当前位置:网站首页>Entropy information entropy cross entropy
Entropy information entropy cross entropy
2022-07-06 23:28:00 【TranSad】
In information theory , We often use entropy to express the degree of chaos and uncertainty of information . The greater the entropy , The more uncertain the information is .
The formula for entropy is as follows :
( notes :log Default to 2 Bottom )
Taking this formula apart is actually very simple : A minus sign , One p(x) as well as log(p(x)). We know that the probability of an event is 0-1 Between , Such a probability value is sent into log function ( Here's the picture ), It must be less than 0 Of , So add a symbol outside , We can get the common positive entropy .
When the probability value tends to 0 perhaps 1 when ( That is, the certainty is very strong ), be p(x) perhaps log(p(x)) Will tend 0, Entropy will be small ; When the probability value tends to 1/2 when ( That is, the uncertainty is very strong ), be p(x) perhaps log(p(x)) Do not tend to 0, Entropy will be large .
for instance , Let's say there are 4 A ball .
1. Suppose it's all black balls ( Minimum uncertainty ), Its entropy is :-1*log1=0
2. hypothesis 2 black ball 2 White ball ( Start with uncertainty ), The entropy is :-0.5log0.5-0.5log0.5=0.301
3. hypothesis 1 black ball 1 White ball 1 yellow ball 1 Basketball ( High uncertainty ), The entropy is :-0.25log0.25--0.25log0.25-0.25log0.25-0.25log0.25 = 0.602
Evaluate the classification results
We know that entropy can be used to see the uncertainty of information , Then we can use entropy to evaluate the effect of classification tasks , For example, we have four pictures , Two pictures of cats : cat 1, cat 2, Two week dog chart : Dog 1, Dog 2. We feed it into the classifier , Obviously, this is a dichotomy problem , Now our two models get the following results respectively :
Model one :( cat 1, cat 2)/( Dog 1, Dog 2).
Model two :( cat 1, Dog 2)/( cat 2, Dog 1).
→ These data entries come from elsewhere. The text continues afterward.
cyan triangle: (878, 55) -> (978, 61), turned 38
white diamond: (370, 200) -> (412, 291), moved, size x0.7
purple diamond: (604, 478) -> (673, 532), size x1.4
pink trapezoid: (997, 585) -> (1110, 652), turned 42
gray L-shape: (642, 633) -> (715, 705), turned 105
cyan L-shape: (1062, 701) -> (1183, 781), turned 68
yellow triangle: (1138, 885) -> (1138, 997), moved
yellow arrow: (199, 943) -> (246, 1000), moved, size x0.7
obviously , Put the model 1 The calculation formula of input entropy of classification results , We can get 0 The entropy of , That is, the uncertainty is 0, Explain that each category is classified correctly . And model 2 The classification results of , You will find that entropy is very large , It shows that the classification effect of the model is not good .
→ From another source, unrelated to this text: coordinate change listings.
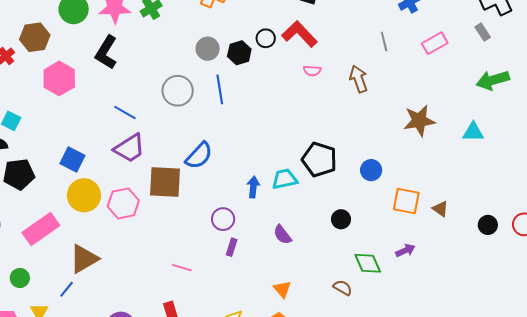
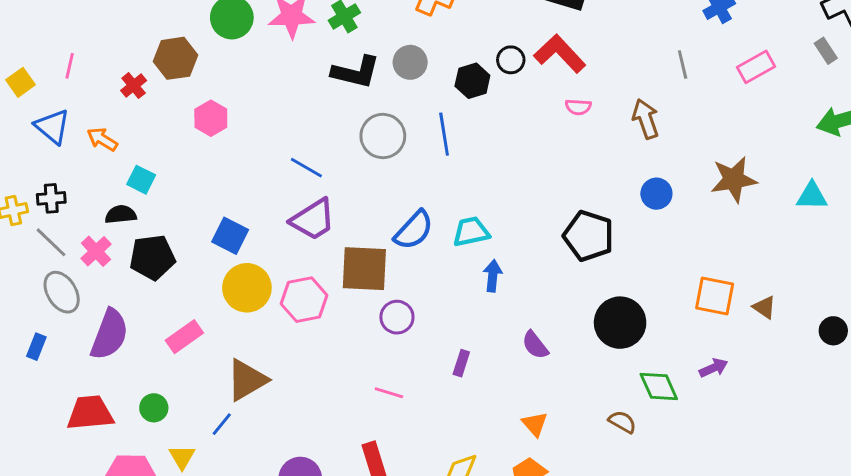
gray circle: (208, 49) -> (410, 62), moved
black L-shape: (106, 52) -> (356, 72), moved, turned -108
pink hexagon: (59, 78) -> (211, 118), size x0.7
blue circle: (371, 170) -> (656, 194), moved
cyan trapezoid: (285, 179) -> (471, 232), moved
purple circle: (223, 219) -> (397, 317), moved
black circle: (341, 219) -> (620, 323), size x1.8
pink rectangle: (41, 229) -> (184, 337), size x0.7

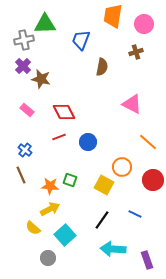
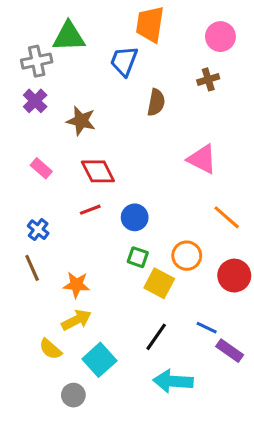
orange trapezoid: (113, 16) -> (150, 24), moved
brown star: (41, 79) -> (81, 121), moved
green square: (70, 180) -> (138, 257), moved
purple rectangle: (147, 260) -> (230, 351), moved, turned -36

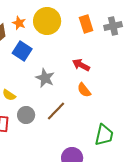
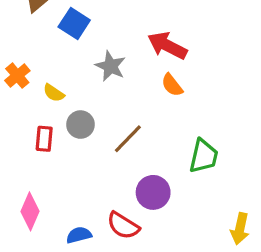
red arrow: (81, 65) -> (167, 46), size x1.4
brown line: (56, 111) -> (128, 139), moved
Of course , The above is just a simple example of using entropy to evaluate classification tasks , Only applicable to unsupervised tasks .
Cross entropy
In more cases , Our classification task is labeled , For supervised learning , We use cross entropy to evaluate . The idea of cross entropy is different from the above , It starts from every sample , Calculate the distance between the predicted value and the expected value of each sample ( We call it cross entropy ), Formula for :
among p For the expected output , A probability distribution q For actual output ,H(p,q) For cross entropy .
For example, the cat and dog classification task , We assume that the cat is 10, Dog for 01, Then if the model classifies cats into dogs , Now p=10,q=01,H(p,q)=-(1*log(0)+0*log(1))=∞. It's not surprising to calculate infinity here , Because it's the opposite , So the calculated “ distance ” A very large . In more cases , We will have something similar q=(0.1,0.9) So the value of the , At this time, the calculated entropy is a non infinite but equally large value .
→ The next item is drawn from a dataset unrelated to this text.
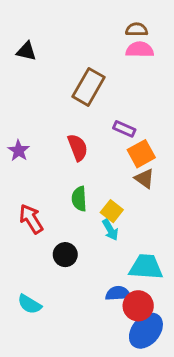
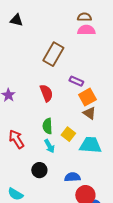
black triangle: (26, 51) -> (16, 20), moved
cyan arrow: (110, 230) -> (49, 146), moved
black circle: (65, 255) -> (39, 170), moved
cyan trapezoid: (146, 267) -> (90, 145), moved
blue semicircle: (118, 293) -> (72, 177), moved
Information entropy solves the problem of weighing times
Information entropy is very useful , For example, we often encounter such a classic problem : Yes n A little ball , Only one ball weighs differently from the others ( Heavier than other balls ), Ask us how we weigh by balance , You can find this ball at least a few times ?
If we didn't study information theory , The first method I came up with was dichotomy :“ Divide the balls into two parts , Keep the heavy part , Another dichotomy ……” And so on. . But by calculating information entropy , We can deviate from the actual weighing method , Directly from “ God's perspective ” To get the final answer —— This is the wonder of applying information entropy .
How to solve it ? We know there are n A ball , The probability of each ball being heavier is 1/n, Then the total amount of information is :
H(x) = n* (-1/n)*log(1/n) = logn
It uses “ The amount of information ” To describe the result , Information quantity is another variable closely related to entropy in information theory —— Looking at the formula, it seems that the method of calculating the amount of information is also very easy to understand and closely related to the entropy formula .( The more direct calculation formula of information is I=log2(1/p))
And weigh once every time , We can get three results : Left , Right side and the same weight . So the amount of information that can be eliminated is :
H(y)=3*(-1/3)*log(1/3)=log3
therefore , The minimum number of weighing times required is H(x)/H(y)=logn/log3 Time .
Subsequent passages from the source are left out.